Source material Block Start

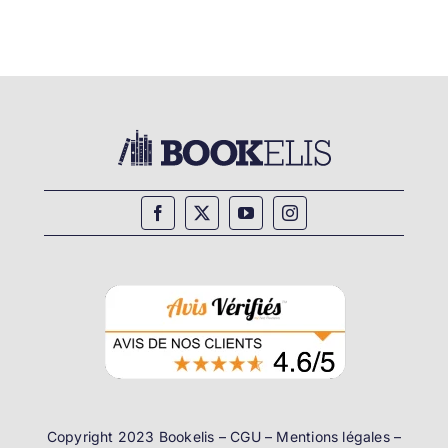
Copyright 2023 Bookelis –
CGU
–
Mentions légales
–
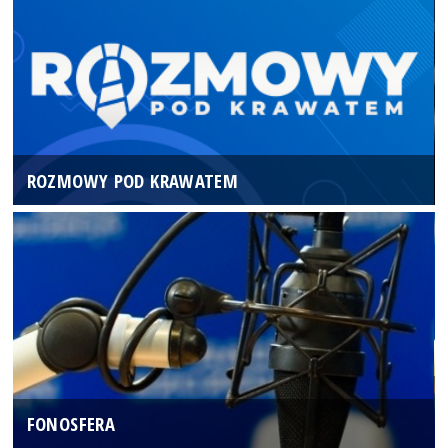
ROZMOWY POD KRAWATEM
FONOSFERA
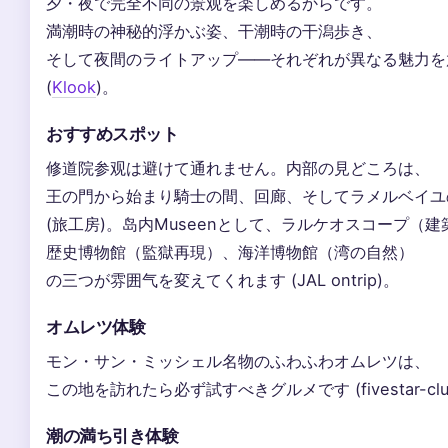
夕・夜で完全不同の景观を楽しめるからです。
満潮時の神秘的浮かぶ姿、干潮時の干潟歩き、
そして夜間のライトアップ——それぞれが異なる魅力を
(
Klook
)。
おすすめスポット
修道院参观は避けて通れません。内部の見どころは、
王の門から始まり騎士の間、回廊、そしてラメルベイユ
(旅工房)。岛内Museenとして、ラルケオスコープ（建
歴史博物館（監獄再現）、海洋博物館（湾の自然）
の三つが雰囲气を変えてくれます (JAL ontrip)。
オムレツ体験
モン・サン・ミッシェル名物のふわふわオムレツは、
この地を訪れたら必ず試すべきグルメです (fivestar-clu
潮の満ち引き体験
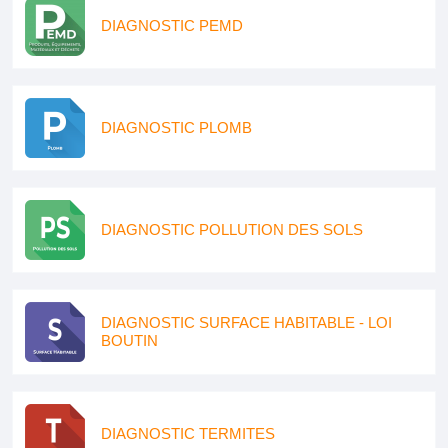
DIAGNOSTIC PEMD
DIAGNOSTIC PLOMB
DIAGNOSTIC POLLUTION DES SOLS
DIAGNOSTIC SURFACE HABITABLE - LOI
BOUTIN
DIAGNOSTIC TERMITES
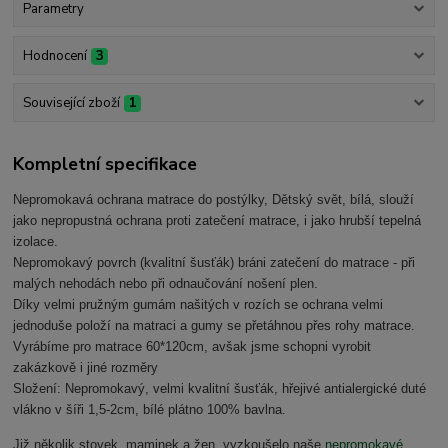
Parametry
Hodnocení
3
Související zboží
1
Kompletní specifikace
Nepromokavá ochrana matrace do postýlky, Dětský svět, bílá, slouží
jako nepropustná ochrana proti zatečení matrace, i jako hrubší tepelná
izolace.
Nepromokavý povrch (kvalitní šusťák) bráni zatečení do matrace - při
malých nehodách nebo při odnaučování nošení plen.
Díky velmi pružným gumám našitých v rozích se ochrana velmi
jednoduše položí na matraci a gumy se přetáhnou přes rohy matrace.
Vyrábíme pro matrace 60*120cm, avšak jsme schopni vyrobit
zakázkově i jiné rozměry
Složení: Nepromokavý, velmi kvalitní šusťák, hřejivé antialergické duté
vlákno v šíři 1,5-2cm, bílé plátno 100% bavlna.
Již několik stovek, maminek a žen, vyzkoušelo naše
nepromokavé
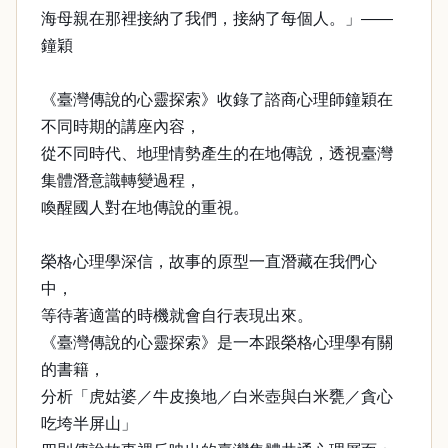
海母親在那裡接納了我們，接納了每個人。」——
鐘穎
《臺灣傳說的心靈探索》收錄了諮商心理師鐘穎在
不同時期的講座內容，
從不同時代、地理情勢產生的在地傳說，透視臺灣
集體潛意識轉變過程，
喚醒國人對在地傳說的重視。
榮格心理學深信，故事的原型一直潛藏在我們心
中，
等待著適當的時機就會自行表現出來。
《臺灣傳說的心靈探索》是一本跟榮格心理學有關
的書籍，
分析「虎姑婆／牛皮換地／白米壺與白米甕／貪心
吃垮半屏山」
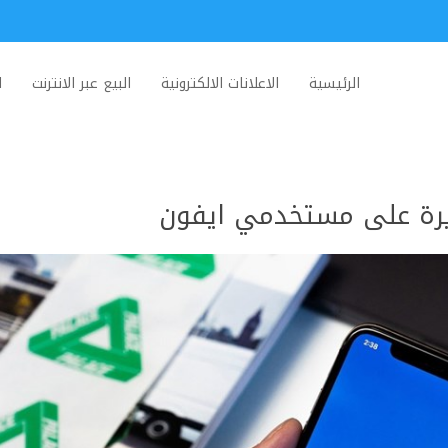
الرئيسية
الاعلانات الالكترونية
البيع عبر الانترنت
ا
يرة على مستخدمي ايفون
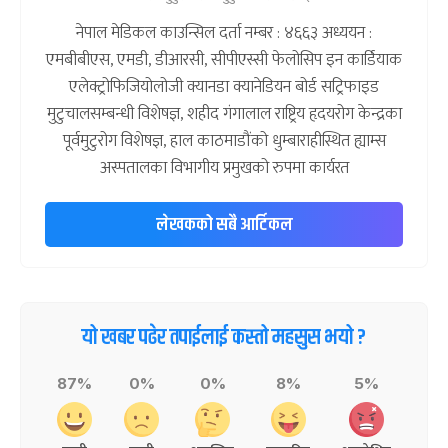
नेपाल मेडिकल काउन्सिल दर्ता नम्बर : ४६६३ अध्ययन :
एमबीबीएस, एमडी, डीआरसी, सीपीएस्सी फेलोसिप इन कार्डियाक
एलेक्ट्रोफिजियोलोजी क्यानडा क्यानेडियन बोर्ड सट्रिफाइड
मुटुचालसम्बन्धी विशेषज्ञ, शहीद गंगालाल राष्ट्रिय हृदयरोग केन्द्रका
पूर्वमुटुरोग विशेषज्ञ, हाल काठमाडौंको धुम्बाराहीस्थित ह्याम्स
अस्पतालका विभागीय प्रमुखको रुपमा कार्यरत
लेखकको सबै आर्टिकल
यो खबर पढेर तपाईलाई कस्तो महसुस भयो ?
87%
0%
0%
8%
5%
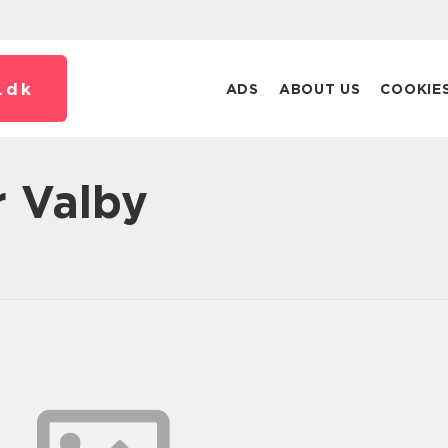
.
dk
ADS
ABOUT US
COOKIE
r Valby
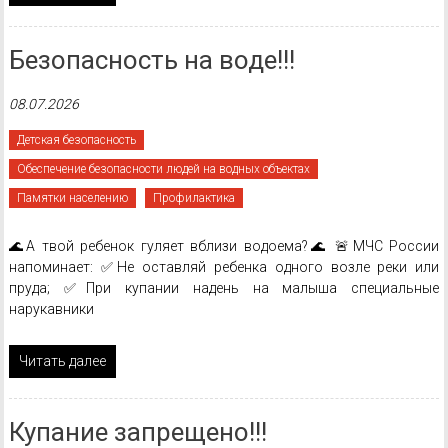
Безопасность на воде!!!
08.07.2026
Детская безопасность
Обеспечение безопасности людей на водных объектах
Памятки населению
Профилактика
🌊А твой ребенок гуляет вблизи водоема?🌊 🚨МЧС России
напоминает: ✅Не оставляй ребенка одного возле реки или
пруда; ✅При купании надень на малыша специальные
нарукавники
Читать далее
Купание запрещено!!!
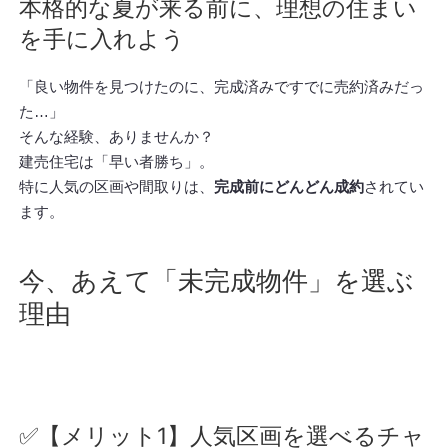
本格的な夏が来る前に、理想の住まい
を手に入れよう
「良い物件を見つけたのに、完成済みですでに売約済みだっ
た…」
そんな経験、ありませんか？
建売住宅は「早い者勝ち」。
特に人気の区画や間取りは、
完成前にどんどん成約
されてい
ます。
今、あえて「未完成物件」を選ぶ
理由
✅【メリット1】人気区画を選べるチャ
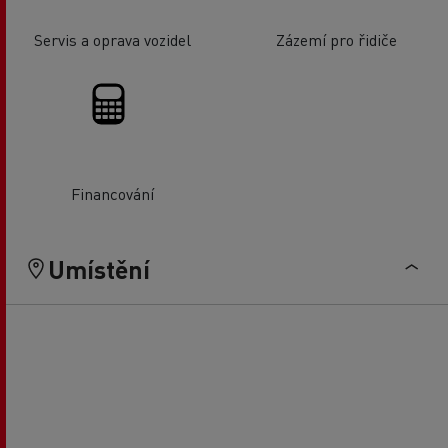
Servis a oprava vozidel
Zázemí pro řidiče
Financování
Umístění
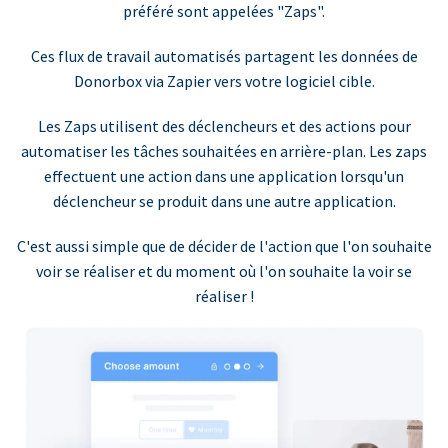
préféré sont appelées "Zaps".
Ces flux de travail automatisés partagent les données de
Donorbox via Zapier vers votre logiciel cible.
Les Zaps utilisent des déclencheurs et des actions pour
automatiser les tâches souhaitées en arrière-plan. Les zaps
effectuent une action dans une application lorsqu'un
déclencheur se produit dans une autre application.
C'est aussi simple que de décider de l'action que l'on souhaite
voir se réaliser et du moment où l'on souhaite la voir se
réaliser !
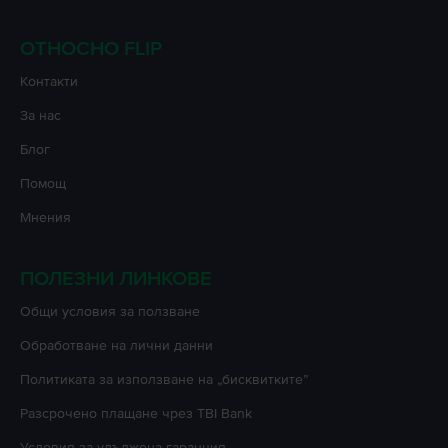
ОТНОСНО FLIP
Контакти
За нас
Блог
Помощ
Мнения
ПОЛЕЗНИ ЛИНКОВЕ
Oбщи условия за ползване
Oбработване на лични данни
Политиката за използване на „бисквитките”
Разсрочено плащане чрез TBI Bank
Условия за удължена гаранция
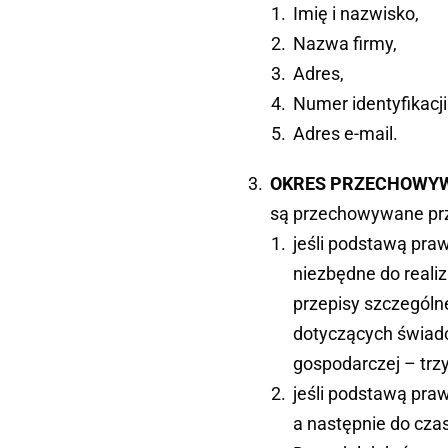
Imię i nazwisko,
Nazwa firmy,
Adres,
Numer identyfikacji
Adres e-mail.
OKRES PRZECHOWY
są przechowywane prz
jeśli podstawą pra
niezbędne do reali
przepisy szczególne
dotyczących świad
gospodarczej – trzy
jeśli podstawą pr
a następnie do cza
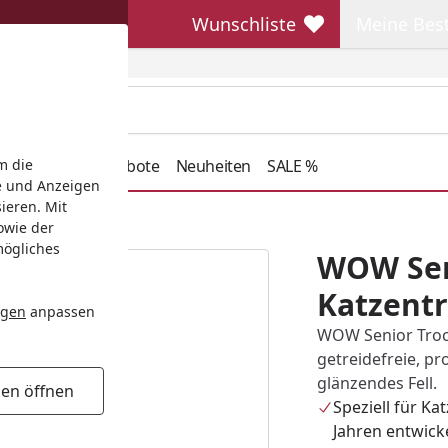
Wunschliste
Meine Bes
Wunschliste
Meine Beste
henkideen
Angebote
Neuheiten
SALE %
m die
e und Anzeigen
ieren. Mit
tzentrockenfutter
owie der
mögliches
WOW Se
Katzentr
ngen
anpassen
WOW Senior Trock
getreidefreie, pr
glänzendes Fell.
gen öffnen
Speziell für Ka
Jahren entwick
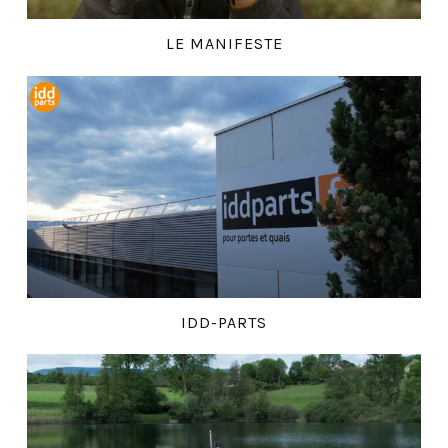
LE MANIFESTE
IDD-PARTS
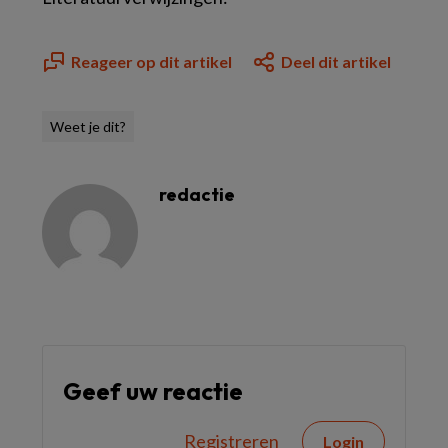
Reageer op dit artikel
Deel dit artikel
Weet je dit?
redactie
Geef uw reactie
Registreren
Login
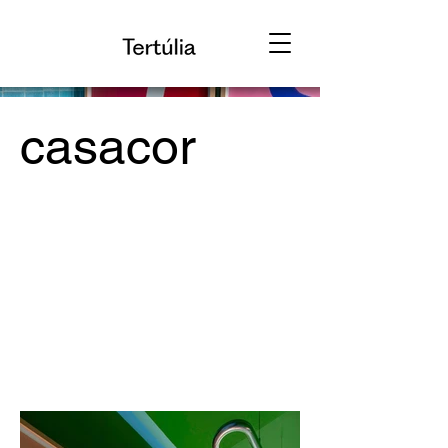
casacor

Source material Block End

■ **Aim of the task**
What is needed is an exact copy of the lines above, from the one holding "अस्पतालका विभागीय प्रमुखको रुपमा कार्यरत" down to the one holding "建売住宅は「早い者勝ち」。", with those two included and the pictures left out.

■ **Result**
अस्पतालका विभागीय प्रमुखको रुपमा कार्यरत
लेखकको सबै आर्टिकल
यो खबर पढेर तपाईलाई कस्तो महसुस भयो ?
87%
0%
0%
8%
5%
.
dk
ADS
ABOUT US
COOKIE
r Valby
Безопасность на воде!!!
08.07.2026
Детская безопасность
Обеспечение безопасности людей на водных объектах
Памятки населению
Профилактика
🌊А твой ребенок гуляет вблизи водоема?🌊 🚨МЧС России
напоминает: ✅Не оставляй ребенка одного возле реки или
пруда; ✅При купании надень на малыша специальные
нарукавники
Читать далее
Купание запрещено!!!
本格的な夏が来る前に、理想の住まい
を手に入れよう
「良い物件を見つけたのに、完成済みですでに売約済みだっ
た…」
そんな経験、ありませんか？
建売住宅は「早い者勝ち」。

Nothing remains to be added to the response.